Thousands gathered outside the US Embassy in Tbilisi on Sunday at a protest organised by conservative opposition party the Alliance of Patriots. Protesters were demanding that former US diplomats David J Kramer and Matthew Bryza be made persona non grata in Georgia.
The rally followed a confrontation between the party’s leader, Irma Inashvili, and Kramer during the 5th ‘Now What? Tbilisi International Conference’ on 10 September.
According to the event’s hosts, the McCain Institute and Tbilisi-based think-tank the Economic Policy Research Centre, Inashvili showed up uninvited accompanied by a group of journalists from TV channel Obiektivi.

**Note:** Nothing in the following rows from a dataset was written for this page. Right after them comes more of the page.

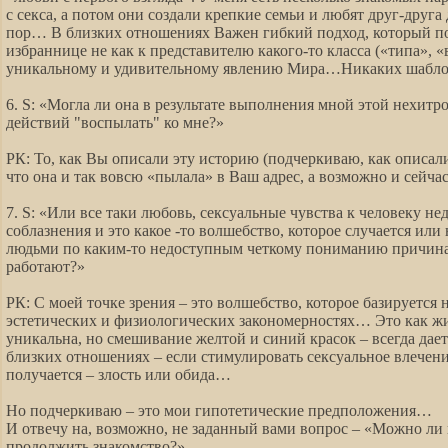
с секса, а потом они создали крепкие семьи и любят друг-друга
пор… В близких отношениях Важен гибкий подход, который по
избраннице не как к представителю какого-то класса («типа», «
уникальному и удивительному явлению Мира…Никаких шабло
6. S: «Могла ли она в результате выполнения мной этой нехитр
действий "воспылать" ко мне?»
РК: То, как Вы описали эту историю (подчеркиваю, как описал
что она и так вовсю «пылала» в Ваш адрес, а возможно и сейч
7. S: «Или все таки любовь, сексуальные чувства к человеку н
соблазнения и это какое -то волшебство, которое случается или
людьми по каким-то недоступным четкому пониманию причина
работают?»
РК: С моей точке зрения – это волшебство, которое базируется 
эстетических и физиологических закономерностях… Это как жи
уникальна, но смешивание желтой и синий красок – всегда дает
близких отношениях – если стимулировать сексуальное влечение,
получается – злость или обида…
Но подчеркиваю – это мои гипотетические предположения…
И отвечу на, возможно, не заданный вами вопрос – «Можно ли
продолжить знакомство?»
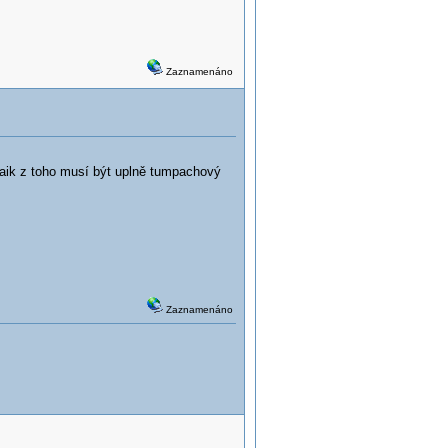
Zaznamenáno
 laik z toho musí být uplně tumpachový
Zaznamenáno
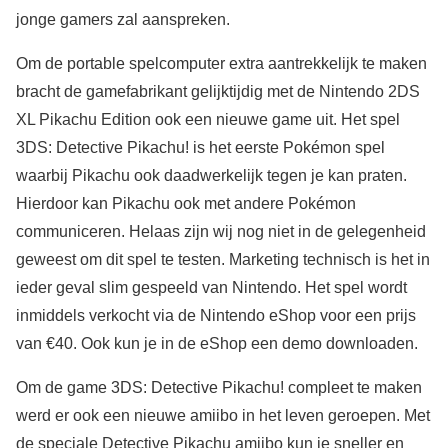
jonge gamers zal aanspreken.
Om de portable spelcomputer extra aantrekkelijk te maken
bracht de gamefabrikant gelijktijdig met de Nintendo 2DS
XL Pikachu Edition ook een nieuwe game uit. Het spel
3DS: Detective Pikachu! is het eerste Pokémon spel
waarbij Pikachu ook daadwerkelijk tegen je kan praten.
Hierdoor kan Pikachu ook met andere Pokémon
communiceren. Helaas zijn wij nog niet in de gelegenheid
geweest om dit spel te testen. Marketing technisch is het in
ieder geval slim gespeeld van Nintendo. Het spel wordt
inmiddels verkocht via de Nintendo eShop voor een prijs
van €40. Ook kun je in de eShop een demo downloaden.
Om de game 3DS: Detective Pikachu! compleet te maken
werd er ook een nieuwe amiibo in het leven geroepen. Met
de speciale Detective Pikachu amiibo kun je sneller en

She then accused Giga Bokeria, a leading member of the European Georgia party, and ‘other Saakashvili allies’ of spreading misinformation about her party being ‘pro-Russian’, and insisted on having a say at the conference.
As the event was held up, the Georgian conservative leader was confronted by Kramer, a Senior Fellow at the McCain Institute who served as US Assistant Secretary of State under President George W Bush. Kramer, who was chairing the session being disrupted, demanded Inashvili and her companions leave the venue.
[Read by David J Kramer on OC Media: Opinion | Only Moscow benefits from rising Tbilisi-Baku tensions]
Inashvili, who serves as Vice Speaker of the Georgian Parliament, accused Kramer of touching her and shouting ‘get out!’ several times.
Footage of the confrontation from TV Pirveli.
After leaving the conference, Inashvili accused Kramer of lying about not knowing who she was. She also accused former US diplomat Matthew Bryza of falsely accusing her of scratching him.
‘Stop supporting the parties of torturers’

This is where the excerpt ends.